(Source data)
++++++++++++++++++++
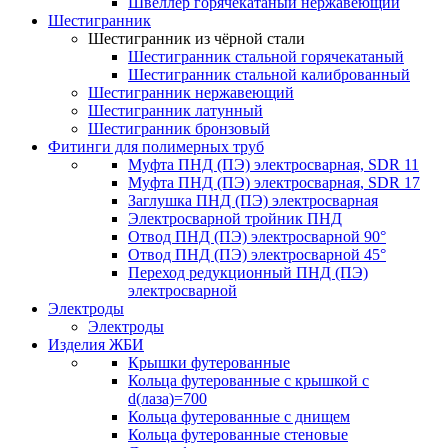
Швеллер горячекатаный нержавеющий
Шестигранник
Шестигранник из чёрной стали
Шестигранник стальной горячекатаный
Шестигранник стальной калиброванный
Шестигранник нержавеющий
Шестигранник латунный
Шестигранник бронзовый
Фитинги для полимерных труб
Муфта ПНД (ПЭ) электросварная, SDR 11
Муфта ПНД (ПЭ) электросварная, SDR 17
Заглушка ПНД (ПЭ) электросварная
Электросварной тройник ПНД
Отвод ПНД (ПЭ) электросварной 90°
Отвод ПНД (ПЭ) электросварной 45°
Переход редукционный ПНД (ПЭ)
электросварной
Электроды
Электроды
Изделия ЖБИ
Крышки футерованные
Кольца футерованные с крышкой с
d(лаза)=700
Кольца футерованные с днищем
Кольца футерованные стеновые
++++++++++++++++++++
Task prompt: If a line in the entries includes the word "Шестигранник", copy that line out.

Result:
Шестигранник
Шестигранник из чёрной стали
Шестигранник стальной горячекатаный
Шестигранник стальной калиброванный
Шестигранник нержавеющий
Шестигранник латунный
Шестигранник бронзовый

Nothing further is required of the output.